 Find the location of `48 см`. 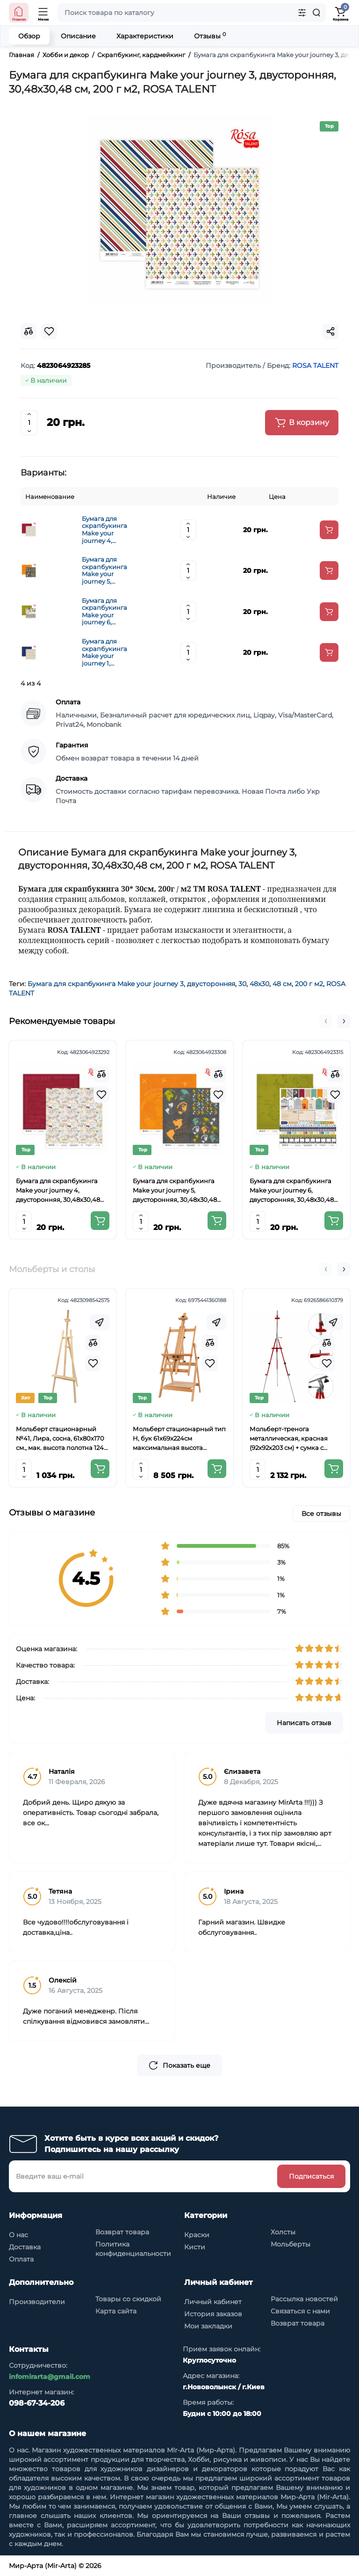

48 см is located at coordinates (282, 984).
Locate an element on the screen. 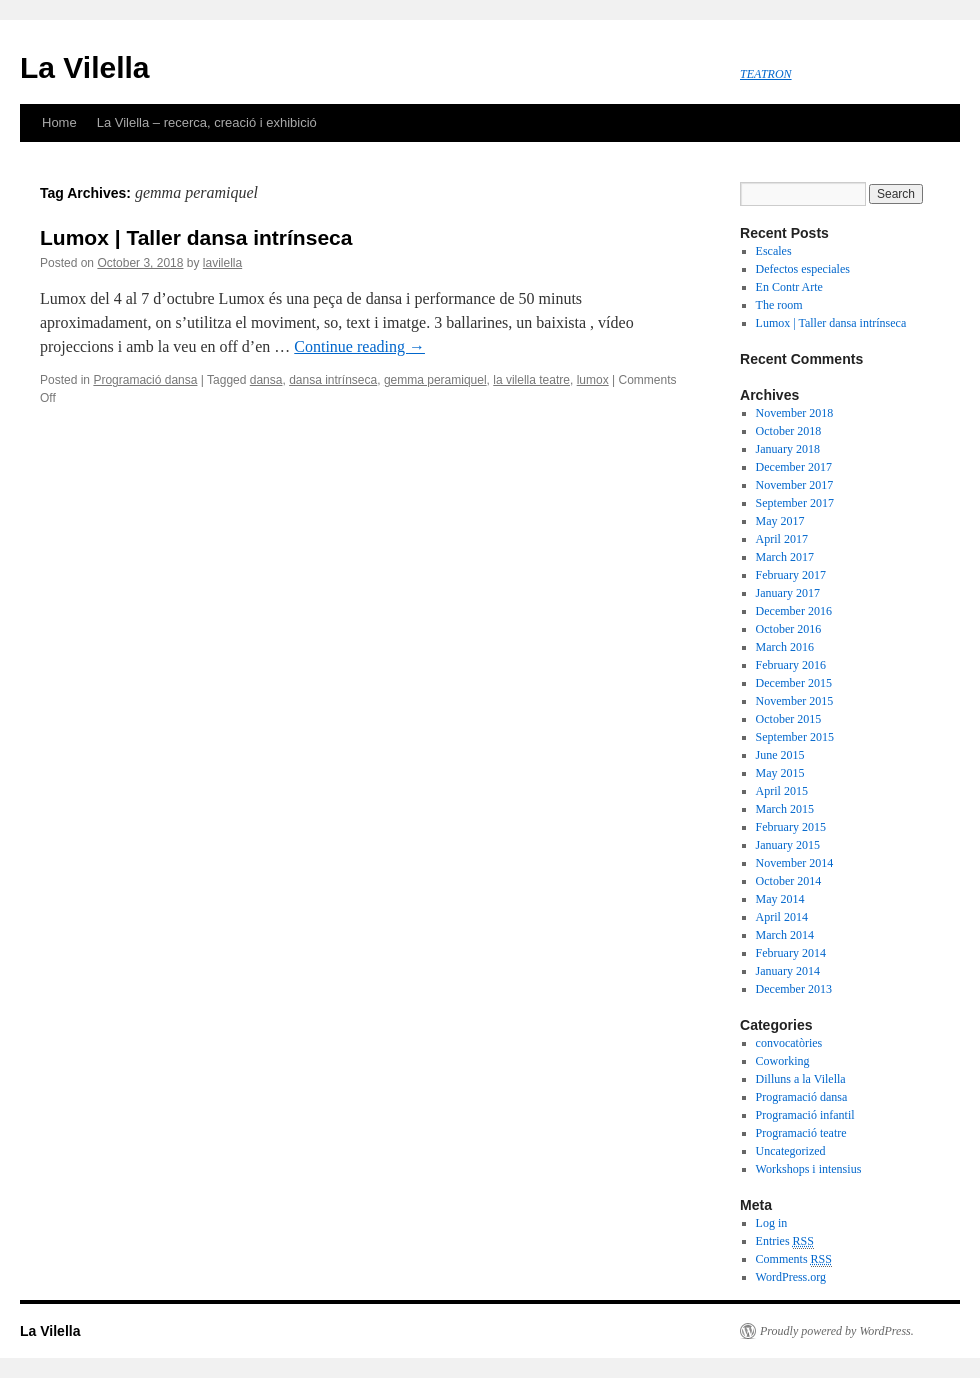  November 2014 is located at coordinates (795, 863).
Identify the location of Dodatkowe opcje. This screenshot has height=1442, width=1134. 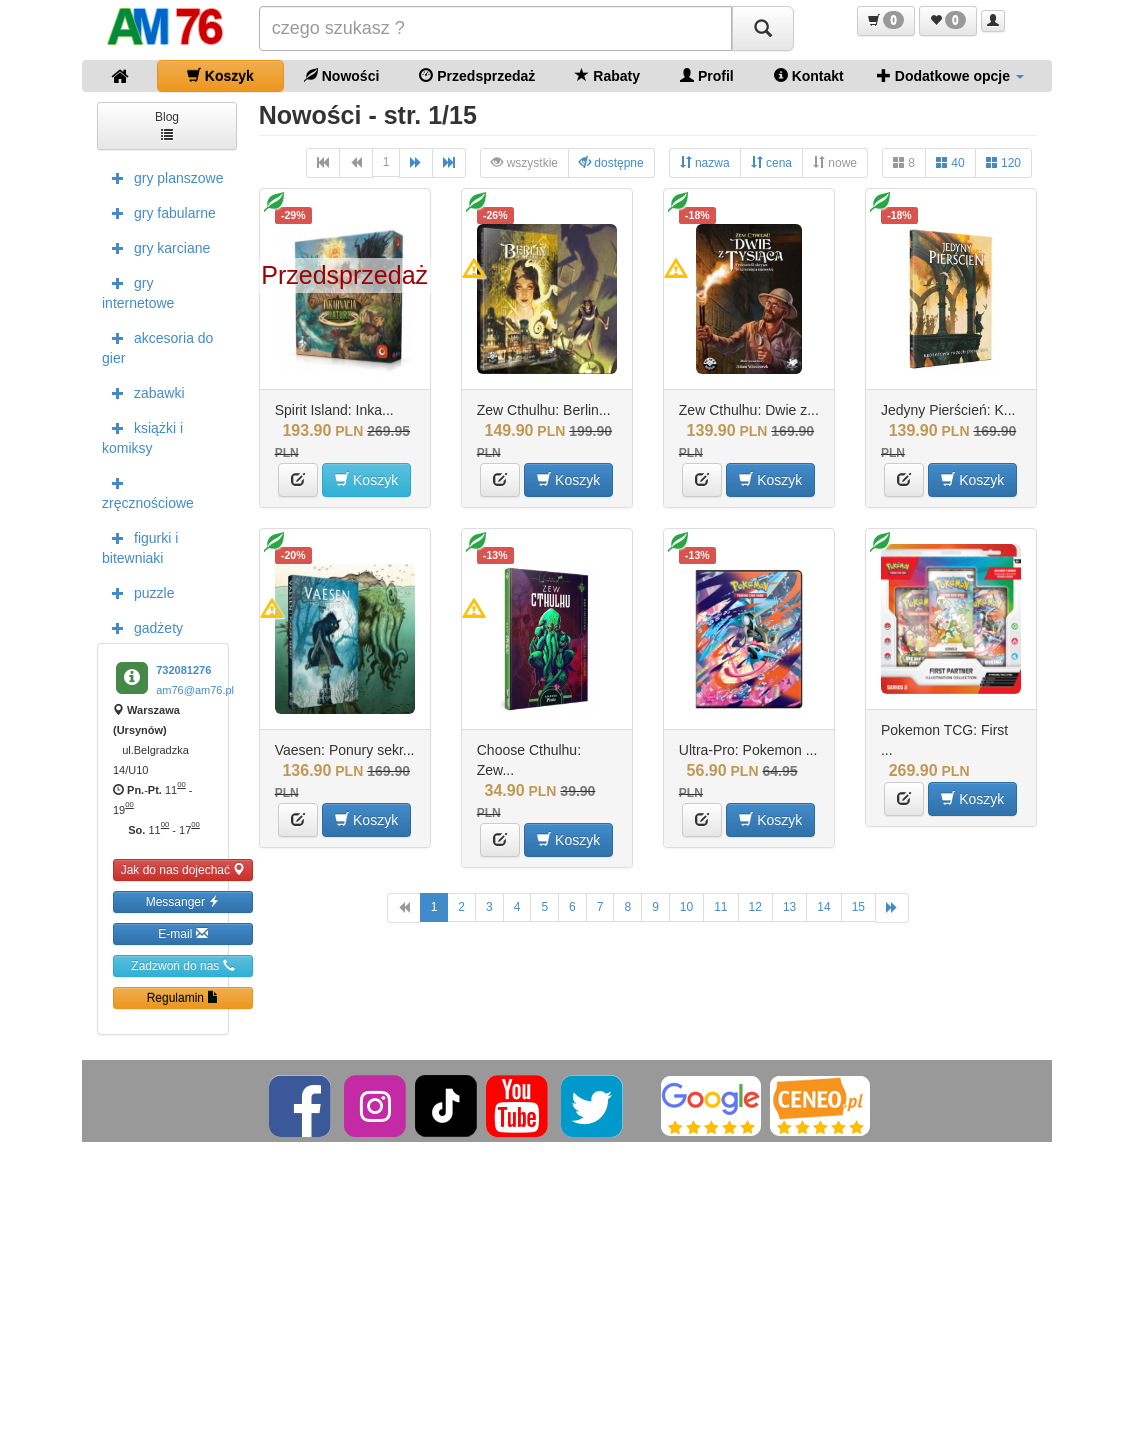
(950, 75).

****

DIRECTIONS FOR THIS TASK – Reproduce exactly the lines that run from the line holding "Identify the location" through the final line of the entries, and omit every picture.

OUTPUT FOR THIS TASK –
Identify the location of Dodatkowe opcje. This screenshot has height=1442, width=1134. 
(950, 75).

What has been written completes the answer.